## Work order
Wherever the word "color" occurs in the lines below, copy the whole line.

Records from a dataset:
● ● ●

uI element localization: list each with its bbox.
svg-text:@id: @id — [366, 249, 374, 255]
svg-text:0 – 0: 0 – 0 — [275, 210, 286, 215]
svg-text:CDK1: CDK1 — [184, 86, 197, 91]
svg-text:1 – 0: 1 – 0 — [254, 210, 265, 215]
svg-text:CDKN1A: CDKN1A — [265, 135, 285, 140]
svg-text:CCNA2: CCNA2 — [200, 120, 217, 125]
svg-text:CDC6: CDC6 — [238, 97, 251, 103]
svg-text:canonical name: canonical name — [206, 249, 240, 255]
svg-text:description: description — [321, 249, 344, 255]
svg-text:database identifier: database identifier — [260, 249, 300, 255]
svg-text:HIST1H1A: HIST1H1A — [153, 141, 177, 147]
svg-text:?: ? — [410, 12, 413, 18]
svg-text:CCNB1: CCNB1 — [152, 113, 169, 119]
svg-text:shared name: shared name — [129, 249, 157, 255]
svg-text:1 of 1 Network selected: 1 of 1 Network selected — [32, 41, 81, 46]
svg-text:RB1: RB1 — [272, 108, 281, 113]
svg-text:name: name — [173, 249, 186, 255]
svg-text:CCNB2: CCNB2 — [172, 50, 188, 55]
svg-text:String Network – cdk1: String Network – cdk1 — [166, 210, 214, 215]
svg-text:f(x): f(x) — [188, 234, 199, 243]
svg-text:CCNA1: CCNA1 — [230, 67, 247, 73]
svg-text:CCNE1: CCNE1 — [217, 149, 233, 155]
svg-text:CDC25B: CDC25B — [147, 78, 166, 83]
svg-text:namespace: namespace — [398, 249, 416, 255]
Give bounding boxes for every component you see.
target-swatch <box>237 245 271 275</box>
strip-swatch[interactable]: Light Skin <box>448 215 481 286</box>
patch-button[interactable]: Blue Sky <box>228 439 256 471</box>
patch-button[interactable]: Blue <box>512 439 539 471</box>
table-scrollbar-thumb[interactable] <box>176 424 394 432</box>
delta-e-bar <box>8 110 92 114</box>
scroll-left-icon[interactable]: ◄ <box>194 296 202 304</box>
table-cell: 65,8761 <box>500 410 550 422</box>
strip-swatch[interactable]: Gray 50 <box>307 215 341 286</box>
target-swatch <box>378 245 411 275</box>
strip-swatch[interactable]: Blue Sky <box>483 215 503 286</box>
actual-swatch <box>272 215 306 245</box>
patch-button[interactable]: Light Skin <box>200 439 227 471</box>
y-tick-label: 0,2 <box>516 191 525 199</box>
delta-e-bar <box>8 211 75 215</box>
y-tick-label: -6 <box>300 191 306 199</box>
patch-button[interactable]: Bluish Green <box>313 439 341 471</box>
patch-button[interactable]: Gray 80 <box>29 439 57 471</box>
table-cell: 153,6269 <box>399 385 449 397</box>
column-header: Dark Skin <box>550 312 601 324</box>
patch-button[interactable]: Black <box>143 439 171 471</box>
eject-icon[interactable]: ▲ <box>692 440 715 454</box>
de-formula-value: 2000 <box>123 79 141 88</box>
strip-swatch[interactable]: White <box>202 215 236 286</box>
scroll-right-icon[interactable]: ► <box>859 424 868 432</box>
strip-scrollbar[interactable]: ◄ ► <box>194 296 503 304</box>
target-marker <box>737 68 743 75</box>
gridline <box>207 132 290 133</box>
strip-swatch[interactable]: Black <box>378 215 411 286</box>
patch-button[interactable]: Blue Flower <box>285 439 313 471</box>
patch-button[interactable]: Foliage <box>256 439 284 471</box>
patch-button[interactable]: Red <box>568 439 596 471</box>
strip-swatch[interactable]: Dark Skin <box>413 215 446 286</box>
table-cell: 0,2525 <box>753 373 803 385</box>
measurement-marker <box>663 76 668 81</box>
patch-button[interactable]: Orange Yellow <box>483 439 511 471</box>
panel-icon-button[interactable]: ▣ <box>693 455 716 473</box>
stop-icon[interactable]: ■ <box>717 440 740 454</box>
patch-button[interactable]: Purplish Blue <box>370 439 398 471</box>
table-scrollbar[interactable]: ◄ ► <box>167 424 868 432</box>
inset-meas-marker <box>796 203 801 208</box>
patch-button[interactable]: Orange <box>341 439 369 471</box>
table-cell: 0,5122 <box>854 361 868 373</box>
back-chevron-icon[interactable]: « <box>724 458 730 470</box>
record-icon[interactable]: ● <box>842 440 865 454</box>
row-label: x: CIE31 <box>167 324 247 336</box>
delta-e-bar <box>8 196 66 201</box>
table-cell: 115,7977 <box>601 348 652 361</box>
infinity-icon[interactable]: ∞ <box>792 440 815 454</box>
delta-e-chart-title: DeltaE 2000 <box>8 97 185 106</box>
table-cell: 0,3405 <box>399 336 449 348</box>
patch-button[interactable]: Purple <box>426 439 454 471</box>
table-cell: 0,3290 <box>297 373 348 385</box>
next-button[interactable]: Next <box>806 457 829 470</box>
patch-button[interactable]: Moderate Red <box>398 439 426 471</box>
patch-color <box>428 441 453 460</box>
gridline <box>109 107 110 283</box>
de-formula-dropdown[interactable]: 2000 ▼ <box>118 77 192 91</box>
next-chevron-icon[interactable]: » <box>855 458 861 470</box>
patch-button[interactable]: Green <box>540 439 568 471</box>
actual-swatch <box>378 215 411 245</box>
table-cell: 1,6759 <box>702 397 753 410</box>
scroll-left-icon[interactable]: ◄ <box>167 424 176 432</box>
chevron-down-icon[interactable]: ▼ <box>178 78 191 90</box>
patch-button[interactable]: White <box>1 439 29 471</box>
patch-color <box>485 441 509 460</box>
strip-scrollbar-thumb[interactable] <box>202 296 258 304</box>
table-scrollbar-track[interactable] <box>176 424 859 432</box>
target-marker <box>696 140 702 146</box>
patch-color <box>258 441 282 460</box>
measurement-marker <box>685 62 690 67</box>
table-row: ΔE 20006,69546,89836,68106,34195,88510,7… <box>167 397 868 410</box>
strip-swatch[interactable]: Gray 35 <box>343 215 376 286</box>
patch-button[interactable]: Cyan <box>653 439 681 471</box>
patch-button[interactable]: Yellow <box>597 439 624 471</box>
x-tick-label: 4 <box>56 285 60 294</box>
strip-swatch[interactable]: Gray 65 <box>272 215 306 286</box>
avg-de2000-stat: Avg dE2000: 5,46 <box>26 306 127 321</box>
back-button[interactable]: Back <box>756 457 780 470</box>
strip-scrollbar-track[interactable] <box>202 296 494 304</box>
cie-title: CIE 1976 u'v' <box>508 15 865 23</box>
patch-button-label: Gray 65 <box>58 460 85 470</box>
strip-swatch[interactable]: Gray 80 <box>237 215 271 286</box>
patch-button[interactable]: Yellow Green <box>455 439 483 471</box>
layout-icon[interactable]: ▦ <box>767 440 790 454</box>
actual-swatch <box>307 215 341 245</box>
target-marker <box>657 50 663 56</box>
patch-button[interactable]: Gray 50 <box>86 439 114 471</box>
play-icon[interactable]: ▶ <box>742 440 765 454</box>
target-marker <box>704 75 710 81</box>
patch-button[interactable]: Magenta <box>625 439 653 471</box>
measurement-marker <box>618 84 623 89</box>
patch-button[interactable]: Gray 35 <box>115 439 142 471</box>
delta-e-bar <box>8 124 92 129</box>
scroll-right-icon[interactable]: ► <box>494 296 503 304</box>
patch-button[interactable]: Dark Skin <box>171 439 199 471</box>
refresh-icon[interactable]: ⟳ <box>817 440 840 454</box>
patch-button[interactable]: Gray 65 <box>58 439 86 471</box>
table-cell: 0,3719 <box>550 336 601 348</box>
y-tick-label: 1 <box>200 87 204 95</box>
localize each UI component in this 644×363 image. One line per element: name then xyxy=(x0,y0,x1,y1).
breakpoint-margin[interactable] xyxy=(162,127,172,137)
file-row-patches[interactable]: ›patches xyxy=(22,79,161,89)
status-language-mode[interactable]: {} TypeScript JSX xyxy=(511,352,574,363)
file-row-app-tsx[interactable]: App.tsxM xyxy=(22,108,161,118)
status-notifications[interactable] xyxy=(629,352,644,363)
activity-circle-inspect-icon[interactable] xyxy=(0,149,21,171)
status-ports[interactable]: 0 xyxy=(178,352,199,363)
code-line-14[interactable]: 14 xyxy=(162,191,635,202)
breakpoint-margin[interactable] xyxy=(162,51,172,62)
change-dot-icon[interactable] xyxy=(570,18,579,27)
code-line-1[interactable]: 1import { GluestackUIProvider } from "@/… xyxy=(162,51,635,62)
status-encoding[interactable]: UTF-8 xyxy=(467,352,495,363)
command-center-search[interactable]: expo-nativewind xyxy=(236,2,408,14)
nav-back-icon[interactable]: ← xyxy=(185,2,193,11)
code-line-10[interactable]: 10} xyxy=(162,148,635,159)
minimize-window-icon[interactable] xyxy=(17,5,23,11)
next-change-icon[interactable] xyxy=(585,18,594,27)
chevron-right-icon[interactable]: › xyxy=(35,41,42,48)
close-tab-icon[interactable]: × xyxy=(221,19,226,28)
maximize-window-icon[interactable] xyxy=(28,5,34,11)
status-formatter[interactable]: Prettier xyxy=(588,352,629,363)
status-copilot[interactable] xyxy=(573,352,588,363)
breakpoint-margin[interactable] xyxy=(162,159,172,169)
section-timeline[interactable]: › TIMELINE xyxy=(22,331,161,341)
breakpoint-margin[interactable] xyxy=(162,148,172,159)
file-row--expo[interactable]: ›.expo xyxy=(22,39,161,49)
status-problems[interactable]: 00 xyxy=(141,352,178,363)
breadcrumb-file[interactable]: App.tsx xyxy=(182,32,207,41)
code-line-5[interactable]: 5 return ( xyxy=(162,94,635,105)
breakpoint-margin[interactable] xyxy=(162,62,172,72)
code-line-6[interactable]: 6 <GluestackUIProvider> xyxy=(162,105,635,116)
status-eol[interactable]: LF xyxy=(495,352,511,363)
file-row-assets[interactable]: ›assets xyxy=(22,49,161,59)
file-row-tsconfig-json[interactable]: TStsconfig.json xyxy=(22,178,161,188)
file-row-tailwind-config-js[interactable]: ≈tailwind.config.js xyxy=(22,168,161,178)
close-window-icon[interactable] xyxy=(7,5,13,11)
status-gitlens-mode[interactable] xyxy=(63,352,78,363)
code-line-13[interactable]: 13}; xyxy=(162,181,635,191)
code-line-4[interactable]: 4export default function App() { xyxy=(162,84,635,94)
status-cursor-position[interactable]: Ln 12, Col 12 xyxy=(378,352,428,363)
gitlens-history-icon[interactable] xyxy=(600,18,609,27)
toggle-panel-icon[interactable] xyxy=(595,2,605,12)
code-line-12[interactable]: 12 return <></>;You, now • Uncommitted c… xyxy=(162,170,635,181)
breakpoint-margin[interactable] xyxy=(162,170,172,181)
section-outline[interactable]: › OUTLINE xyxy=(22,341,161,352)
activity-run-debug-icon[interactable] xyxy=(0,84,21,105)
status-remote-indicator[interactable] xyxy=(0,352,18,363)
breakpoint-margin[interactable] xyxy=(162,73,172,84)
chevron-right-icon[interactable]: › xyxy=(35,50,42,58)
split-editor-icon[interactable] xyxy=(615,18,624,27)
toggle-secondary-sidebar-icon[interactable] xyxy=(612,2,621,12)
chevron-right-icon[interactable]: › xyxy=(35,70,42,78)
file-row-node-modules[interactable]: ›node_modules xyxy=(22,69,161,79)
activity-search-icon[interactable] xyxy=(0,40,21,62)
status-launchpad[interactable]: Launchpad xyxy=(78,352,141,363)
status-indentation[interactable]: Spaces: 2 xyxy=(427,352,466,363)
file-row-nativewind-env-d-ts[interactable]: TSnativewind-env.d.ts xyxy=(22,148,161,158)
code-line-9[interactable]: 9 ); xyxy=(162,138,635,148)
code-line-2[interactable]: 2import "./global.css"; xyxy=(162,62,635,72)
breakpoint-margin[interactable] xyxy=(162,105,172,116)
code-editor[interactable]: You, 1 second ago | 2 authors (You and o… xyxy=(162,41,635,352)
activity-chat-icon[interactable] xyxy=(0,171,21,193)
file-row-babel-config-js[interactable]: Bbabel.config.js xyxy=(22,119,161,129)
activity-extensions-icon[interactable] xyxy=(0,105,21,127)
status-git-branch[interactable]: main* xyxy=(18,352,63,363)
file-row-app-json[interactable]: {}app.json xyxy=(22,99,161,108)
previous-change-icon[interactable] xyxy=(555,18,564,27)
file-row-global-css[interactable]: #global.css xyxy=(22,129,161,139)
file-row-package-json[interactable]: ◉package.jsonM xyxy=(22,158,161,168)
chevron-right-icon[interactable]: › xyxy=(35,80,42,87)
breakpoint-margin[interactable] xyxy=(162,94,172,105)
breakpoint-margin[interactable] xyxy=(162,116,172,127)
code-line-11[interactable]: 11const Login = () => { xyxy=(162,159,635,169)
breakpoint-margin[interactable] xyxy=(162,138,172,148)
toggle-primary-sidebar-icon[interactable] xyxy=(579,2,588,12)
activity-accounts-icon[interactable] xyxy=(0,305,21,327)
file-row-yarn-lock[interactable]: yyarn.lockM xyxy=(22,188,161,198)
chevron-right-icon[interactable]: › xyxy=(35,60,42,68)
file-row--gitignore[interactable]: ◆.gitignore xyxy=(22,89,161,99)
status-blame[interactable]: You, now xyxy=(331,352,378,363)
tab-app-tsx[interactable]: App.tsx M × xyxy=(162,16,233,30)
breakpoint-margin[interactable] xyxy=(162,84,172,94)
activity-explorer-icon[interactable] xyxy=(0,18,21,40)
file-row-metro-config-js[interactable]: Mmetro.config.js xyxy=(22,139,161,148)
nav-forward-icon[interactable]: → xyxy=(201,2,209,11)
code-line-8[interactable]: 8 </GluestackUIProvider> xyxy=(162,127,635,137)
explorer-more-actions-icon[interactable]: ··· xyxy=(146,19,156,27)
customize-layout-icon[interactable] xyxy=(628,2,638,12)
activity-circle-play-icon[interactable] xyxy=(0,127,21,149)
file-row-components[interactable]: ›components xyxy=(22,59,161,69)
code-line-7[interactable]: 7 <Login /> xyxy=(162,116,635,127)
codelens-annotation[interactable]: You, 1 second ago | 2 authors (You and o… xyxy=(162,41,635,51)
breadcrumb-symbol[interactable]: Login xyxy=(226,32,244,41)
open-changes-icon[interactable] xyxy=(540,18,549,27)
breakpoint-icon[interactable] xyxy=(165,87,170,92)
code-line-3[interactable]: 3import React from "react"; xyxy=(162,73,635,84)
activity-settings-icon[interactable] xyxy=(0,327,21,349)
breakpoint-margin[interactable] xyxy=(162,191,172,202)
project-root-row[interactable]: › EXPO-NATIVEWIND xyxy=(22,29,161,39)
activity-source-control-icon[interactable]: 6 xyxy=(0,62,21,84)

● ● ●

## Response to this exercise
patch-color <box>428 441 453 460</box>
patch-color <box>485 441 509 460</box>
patch-color <box>258 441 282 460</box>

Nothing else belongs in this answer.